Masari is expressing surprise that Rivers and Lagos are seeking to exclude the rest of the country from their VAT proceeds, while they are reliant on population from other parts of the country to sustain their economy.
Apparently piqued, PANDEF described the Katsina governor’s comments as irresponsible. Governor Masari has been lampooning his colleagues agitating for collection of VAT by individual states, describing the move as a joke.
Rivers and Lagos have set plans in motion to collect VAT directly from companies domiciled in their states. But the move by Rivers has been halted by a Court of Appeal. However, the state government has appealed the ruling at the Supreme Court.
At a meeting on Thursday, other governors from the region adopted the position of the two states by endorsing VAT collection at the state level. But Ebonyi State governor, David Umahi, on Friday, denounced the position contained in the communiqué issued by southern governors as he kicked against decentralised VAT collection.
The Katsina governor said, “First of all, this issue is before the Court of Appeal for determination, so I will not comment directly on it, but I will give you a scenario.
“What is Lagos without the rest of Nigeria? The market Lagos is boasting of is dependent on the larger part of the country.

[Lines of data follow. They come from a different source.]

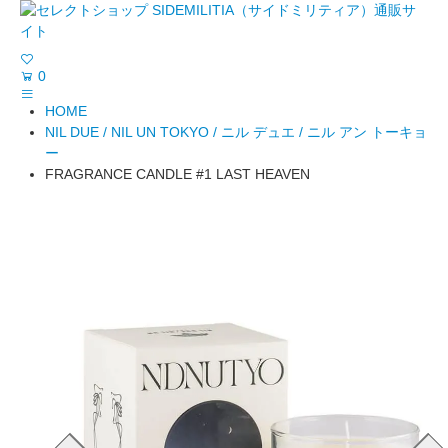
0
HOME
NIL DUE / NIL UN TOKYO / ニル デュエ / ニル アン トーキョ
ー
FRAGRANCE CANDLE #1 LAST HEAVEN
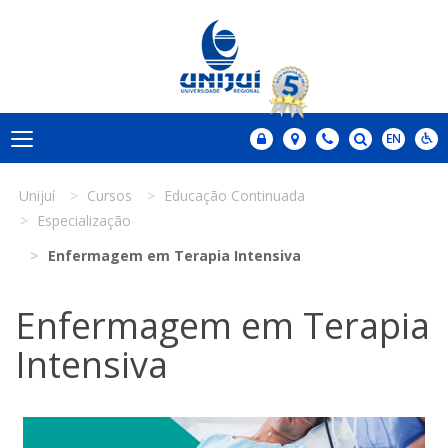
Unijuí
Cursos
Educação Continuada
Especialização
Enfermagem em Terapia Intensiva
Enfermagem em Terapia
Intensiva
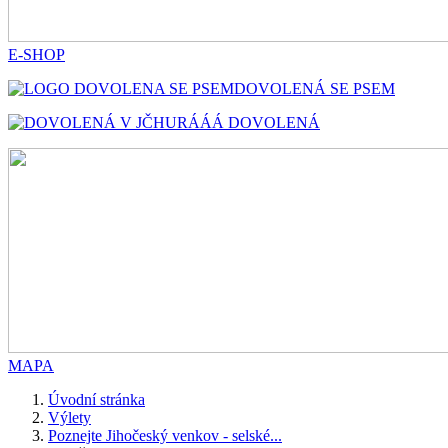
E-SHOP
DOVOLENÁ SE PSEM
HURÁÁÁ DOVOLENÁ
MAPA
Úvodní stránka
Výlety
Poznejte Jihočeský venkov - selské...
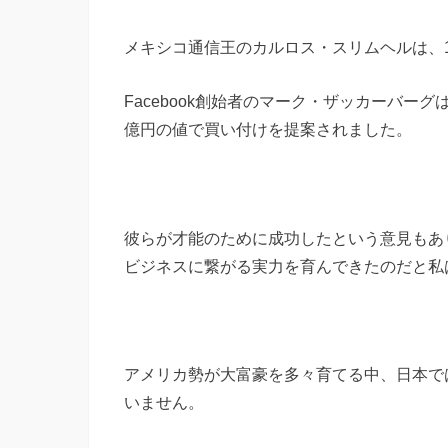
メキシコ通信王のカルロス・スリムヘルは、
Facebook創始者のマーク・ザッカーバ
億円の値で買い付けを提案されました。
彼らが才能のために成功したという意見もあ
ビジネスに繋がる実力を育んできたのだと私
アメリカ勢が大富豪を多々育てる中、日本で
いません。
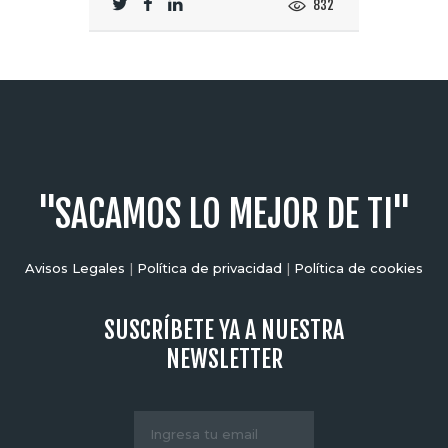
832
"SACAMOS LO MEJOR DE TI"
Avisos Legales
|
Política de privacidad
|
Política de cookies
SUSCRÍBETE YA A NUESTRA
NEWSLETTER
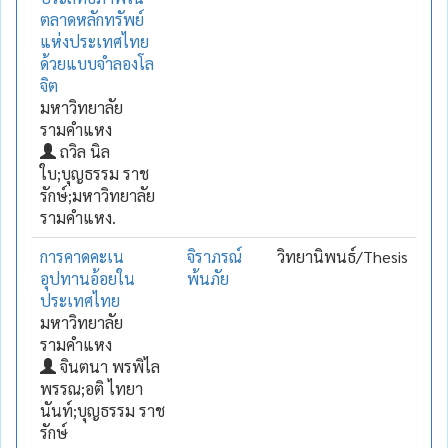
ตลาดหลักทรัพย์
แห่งประเทศไทย
ด้วยแบบจำลองโล
จิต
มหาวิทยาลัย
รามคำแหง
ถวิล นิล
ใบ;บุญธรรม ราช
รักษ์;มหาวิทยาลัย
รามคำแหง.
การคาดคะเน
จิราภรณ์
วิทยานิพนธ์/Thesis
อุปทานอ้อยใน
พ้นภัย
ประเทศไทย
มหาวิทยาลัย
รามคำแหง
จินตนา พรพิไล
พรรณ;อติ ไทยา
นันท์;บุญธรรม ราช
รักษ์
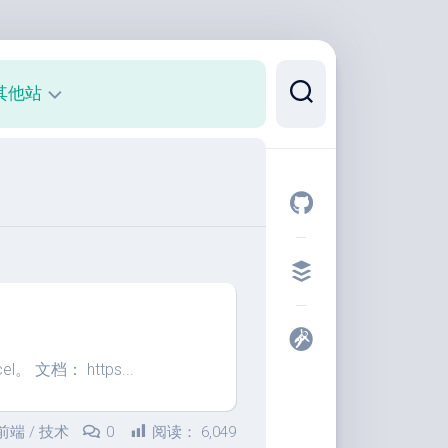
其他站
正
则
可
视
化
代
码
片
段
l。 文档： https...
开
发
者
前端
/
技术
0
阅读：
6,049
工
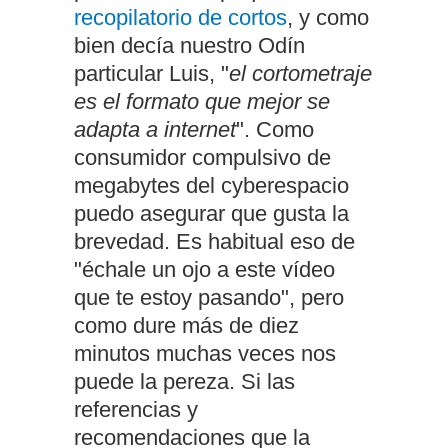
recopilatorio de cortos
, y como
bien decía nuestro Odín
particular Luis, "
el cortometraje
es el formato que mejor se
adapta a internet
". Como
consumidor compulsivo de
megabytes del cyberespacio
puedo asegurar que gusta la
brevedad. Es habitual eso de
"échale un ojo a este vídeo
que te estoy pasando", pero
como dure más de diez
minutos muchas veces nos
puede la pereza. Si las
referencias y
recomendaciones que la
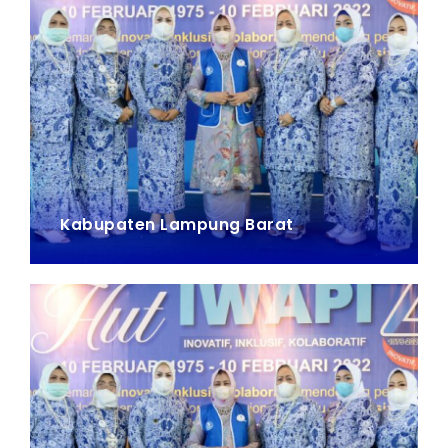
Kabupaten Lampung Barat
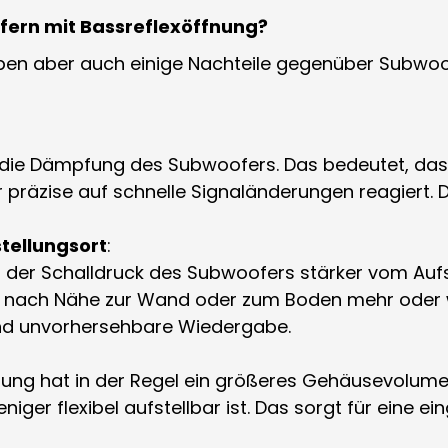
fern mit Bassreflexöffnung?
en aber auch einige Nachteile gegenüber Subwoof
t die Dämpfung des Subwoofers. Das bedeutet, da
präzise auf schnelle Signaländerungen reagiert.
tellungsort
:
 der Schalldruck des Subwoofers stärker vom Aufst
e nach Nähe zur Wand oder zum Boden mehr oder w
und unvorhersehbare Wiedergabe.
nung hat in der Regel ein größeres Gehäusevolum
iger flexibel aufstellbar ist. Das sorgt für eine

Benin Republic has a port, Togo has a port; do they have the population to back up the ports? Without us providing the demand part, what will be Lagos?” Masari said.

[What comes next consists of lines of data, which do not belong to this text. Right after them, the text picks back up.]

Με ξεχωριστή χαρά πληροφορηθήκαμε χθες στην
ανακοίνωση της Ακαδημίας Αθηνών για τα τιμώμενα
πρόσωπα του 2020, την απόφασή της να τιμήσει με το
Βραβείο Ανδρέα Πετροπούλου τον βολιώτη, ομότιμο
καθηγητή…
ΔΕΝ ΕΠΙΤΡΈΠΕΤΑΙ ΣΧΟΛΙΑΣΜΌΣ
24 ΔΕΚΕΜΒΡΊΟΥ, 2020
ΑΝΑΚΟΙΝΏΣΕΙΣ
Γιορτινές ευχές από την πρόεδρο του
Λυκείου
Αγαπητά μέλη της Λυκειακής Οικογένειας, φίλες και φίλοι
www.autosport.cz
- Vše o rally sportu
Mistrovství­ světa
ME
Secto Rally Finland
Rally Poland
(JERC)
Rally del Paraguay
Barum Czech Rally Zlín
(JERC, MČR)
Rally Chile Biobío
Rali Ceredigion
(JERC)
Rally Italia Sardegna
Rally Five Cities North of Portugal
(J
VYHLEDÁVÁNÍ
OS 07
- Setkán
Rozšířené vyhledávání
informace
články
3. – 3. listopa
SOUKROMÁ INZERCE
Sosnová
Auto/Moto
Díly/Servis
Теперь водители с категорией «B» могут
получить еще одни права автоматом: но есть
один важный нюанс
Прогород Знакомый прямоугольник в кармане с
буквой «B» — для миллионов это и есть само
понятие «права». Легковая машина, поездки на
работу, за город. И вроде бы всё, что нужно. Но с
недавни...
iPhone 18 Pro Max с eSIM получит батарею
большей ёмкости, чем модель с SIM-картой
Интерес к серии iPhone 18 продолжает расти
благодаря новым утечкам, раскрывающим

He said all states benefitted from each other in the revenue equation and no one should look down on another because of those configurations.

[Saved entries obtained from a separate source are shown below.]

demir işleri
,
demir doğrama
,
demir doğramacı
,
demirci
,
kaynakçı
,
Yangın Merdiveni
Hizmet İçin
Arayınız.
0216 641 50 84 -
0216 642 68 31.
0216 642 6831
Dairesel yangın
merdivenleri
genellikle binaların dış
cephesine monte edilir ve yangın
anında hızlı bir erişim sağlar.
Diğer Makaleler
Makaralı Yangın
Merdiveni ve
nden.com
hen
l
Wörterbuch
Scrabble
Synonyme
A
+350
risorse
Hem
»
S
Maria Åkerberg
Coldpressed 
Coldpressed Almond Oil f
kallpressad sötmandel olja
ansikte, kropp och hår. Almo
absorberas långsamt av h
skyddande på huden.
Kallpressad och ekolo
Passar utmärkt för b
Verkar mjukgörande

“VAT serves them and us. We provide the bulk of the market because without the rest of the states, what is Lagos or Port Harcourt?
“Any state that thinks it can survive in isolation is joking. We provide the demand that makes Lagos what it is.”
Masari, President Muhammadu Buhari’s governor, however, expressed support for devolution of power to allow states take the lead on issues of security and determine other fiscal issues according to their individual strengths.
The governor said the devolution of power should factor areas of responsibility of states but should be mindful of exclusive roles of the federal government.
“If you devolve, in the real term of devolving, I want to be able to fix the salaries of governors, professionals, civil servants. As a governor, I should not expect to earn as much as the Kano State governor, not to talk of Lagos, because their bases of revenue are not like mine. But that does not take away my authority as governor in Katsina, likewise a councillor in any of our local governments.
“Do you expect me to compare myself with a state that generates over N450billion internally when the best I have is between N12bn and N15bn?”.
However, PANDEF’s National Publicity Secretary, Ken Robinson, is wondering if Masari was also concerned with the business hazards that took place in Lagos and Rivers which he mentioned.
“Did he (Masari) consider the businesses that take place and the business hazards in Lagos and Rivers that had chaotic traffic and the weight on the social amenities in these states? Did he not consider that because of the number of people in these states, there is also a burden on the states to meet the social needs of the people, to meet security needs of the people.
“The truth is that because Nigeria for long has been operating a faulty system, they are used to this faulty system and they are finding it difficult to come to reality that it cannot continue like this forever’’, says PANDEF spokesman.
While stating that PANDEF completely backed states collection of VAT, he stated that “For us the only compromise is to say that the derivation is presently 20 per cent. It should move up to at least 50 per cent.
“A situation where some states generate very little and get billions of naira every month from other states, while the states that are generating so much get reduced sum makes no sense at all. They share our oil money. They take 80 per cent of our oil and give us 13 per cent. They also collect VAT and share it the same way.
“And because of this free money, states have become lazy. They have failed to look internally to generate revenue.”